Metempsychosis



When Mark J. Chiusano ’12 first asked me to riff for 600 to 800 words on “metempsychosis,” I first had ...



When Mark J. Chiusano '12 first asked me to riff for 600 to 800 words on “metempsychosis,” I first had to restrain myself from asking what “metempsychosis” meant, or if it was even a real word. Mark is an English concentrator, and he loves to rub it in your face whenever he can. So I just smiled and nodded, because I refuse to give that prick the satisfaction of knowing something that I don’t. My second reaction was to think: what the hell kind of hoity-toity nonsense is this? An entire essay on one word? This was not the Fifteen Minutes that I used to write for. One of our editors last year would scuttle story ideas with a term borrowed from the movie industry—“too high concept.” It was a good distillation of the difference between us and, say, the rest of The Crimson. God forbid we looked like we were actually trying.

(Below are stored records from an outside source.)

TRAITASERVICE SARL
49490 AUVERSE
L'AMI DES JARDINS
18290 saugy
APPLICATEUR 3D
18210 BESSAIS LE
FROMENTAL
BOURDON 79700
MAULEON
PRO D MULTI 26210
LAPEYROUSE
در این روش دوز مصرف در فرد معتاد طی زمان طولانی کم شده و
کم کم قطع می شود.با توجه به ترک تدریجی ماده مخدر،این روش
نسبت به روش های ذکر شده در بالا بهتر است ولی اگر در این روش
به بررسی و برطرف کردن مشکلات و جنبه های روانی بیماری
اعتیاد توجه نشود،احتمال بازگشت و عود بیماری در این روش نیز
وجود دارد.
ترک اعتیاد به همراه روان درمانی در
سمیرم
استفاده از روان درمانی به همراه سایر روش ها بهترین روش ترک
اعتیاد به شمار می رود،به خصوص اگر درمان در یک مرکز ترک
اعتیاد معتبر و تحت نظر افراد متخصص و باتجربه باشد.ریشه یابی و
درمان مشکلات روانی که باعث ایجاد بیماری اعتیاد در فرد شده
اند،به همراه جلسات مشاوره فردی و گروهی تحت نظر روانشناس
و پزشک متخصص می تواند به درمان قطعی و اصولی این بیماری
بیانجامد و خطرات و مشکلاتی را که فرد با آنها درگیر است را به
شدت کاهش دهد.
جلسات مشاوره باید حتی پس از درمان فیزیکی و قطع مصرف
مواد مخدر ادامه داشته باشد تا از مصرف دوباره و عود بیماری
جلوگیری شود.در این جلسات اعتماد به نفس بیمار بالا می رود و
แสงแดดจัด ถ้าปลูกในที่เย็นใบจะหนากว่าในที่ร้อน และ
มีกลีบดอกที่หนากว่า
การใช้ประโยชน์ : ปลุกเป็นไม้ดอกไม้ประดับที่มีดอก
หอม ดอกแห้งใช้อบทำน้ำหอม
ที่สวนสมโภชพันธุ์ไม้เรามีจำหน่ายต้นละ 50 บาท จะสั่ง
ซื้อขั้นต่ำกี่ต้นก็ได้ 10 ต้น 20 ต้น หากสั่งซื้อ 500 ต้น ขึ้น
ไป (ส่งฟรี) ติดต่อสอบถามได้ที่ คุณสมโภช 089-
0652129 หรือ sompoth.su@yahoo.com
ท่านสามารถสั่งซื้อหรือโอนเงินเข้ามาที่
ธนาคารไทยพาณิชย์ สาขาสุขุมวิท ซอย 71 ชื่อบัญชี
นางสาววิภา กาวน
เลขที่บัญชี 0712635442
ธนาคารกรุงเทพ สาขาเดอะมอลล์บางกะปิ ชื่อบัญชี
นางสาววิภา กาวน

I looked the word up on Dictionary.com and found that “metempsychosis” is just a fancy word for reincarnation. Well, I remember when Mark and Elyssa A.L. Spitzer ’12 first presented this notion of metempsychosisifying FM from a tabloid into a slick, full-color glossy magazine printed in China, of all places. I laughed, mostly at the thought of some mouth-breathing Crimson business comper telling our press operators that a part of their jobs had been shipped overseas. I also worried about the size of the task—they were proposing a comprehensive makeover. And yet here you are, reading this piece on a glossy page, assuming that the Chinese government hasn’t decided to ban all written words between submission and press time.

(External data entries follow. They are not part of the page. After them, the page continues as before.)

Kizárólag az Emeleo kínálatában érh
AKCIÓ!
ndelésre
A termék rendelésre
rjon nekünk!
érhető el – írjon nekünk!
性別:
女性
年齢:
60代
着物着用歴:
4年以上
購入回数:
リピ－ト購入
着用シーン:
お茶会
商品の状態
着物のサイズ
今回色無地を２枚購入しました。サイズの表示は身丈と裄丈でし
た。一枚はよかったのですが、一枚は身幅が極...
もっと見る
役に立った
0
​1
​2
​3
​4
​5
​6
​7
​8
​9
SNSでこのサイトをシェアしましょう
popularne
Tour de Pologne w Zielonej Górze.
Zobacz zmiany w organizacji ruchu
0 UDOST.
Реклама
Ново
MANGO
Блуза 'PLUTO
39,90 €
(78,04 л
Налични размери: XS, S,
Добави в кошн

I’ve often heard the complaint that too many student publications forget that they are, at the end of the day, still student publications. And I’m tempted to agree every time I read an editorial on the Libya situation or flip through four pages of black-and-white photographs of a VES concentrator’s feet. But these complaints seem to be part of a larger uneasiness surrounding self-importance and ambition. Delusions of grandeur are a cardinal sin at Harvard. The old FM was able to dodge those questions by being so explicitly and shamelessly undergrad. The tab format, the paper version FM had used, offered a large degree of freedom, and we thought nothing of running long pieces on thought-provoking cover stories right next to photos of people sloppily making out at the Spee.

So it makes sense that when I heard the magazine was going glossy, my excitement had a heavy lining of indignation. It’s inevitable when you make someone, at the ripe old age of 22, feel utterly irrelevant, which is how I felt when they said that they were no longer doing it our way. The mistaken assumption is that we own any of this—our dorm rooms, the chairs in the Yard, the student life magazines that take up large chunks of our time each week and even larger chunks of our GPAs. That assumption is behind some big mistakes. I should stop painting a mural on my bedroom wall and throwing chocolate milk at the foreign tourists who insist on sitting in those chairs, and I really shouldn’t have a knee-jerk reaction when the current crop of Crimson leaders decides to take our beloved rag and make it somewhat respectable.

According to my sources, this latest reincarnation of the magazine will place a heavier emphasis on long-form content accompanied by crisper, more innovative design and photography. Things will change—things have to change—because we’re in college and we’re young and this is just how it works. And in a month, I will graduate, and I will fully accept that I’ve only been passing through here all along.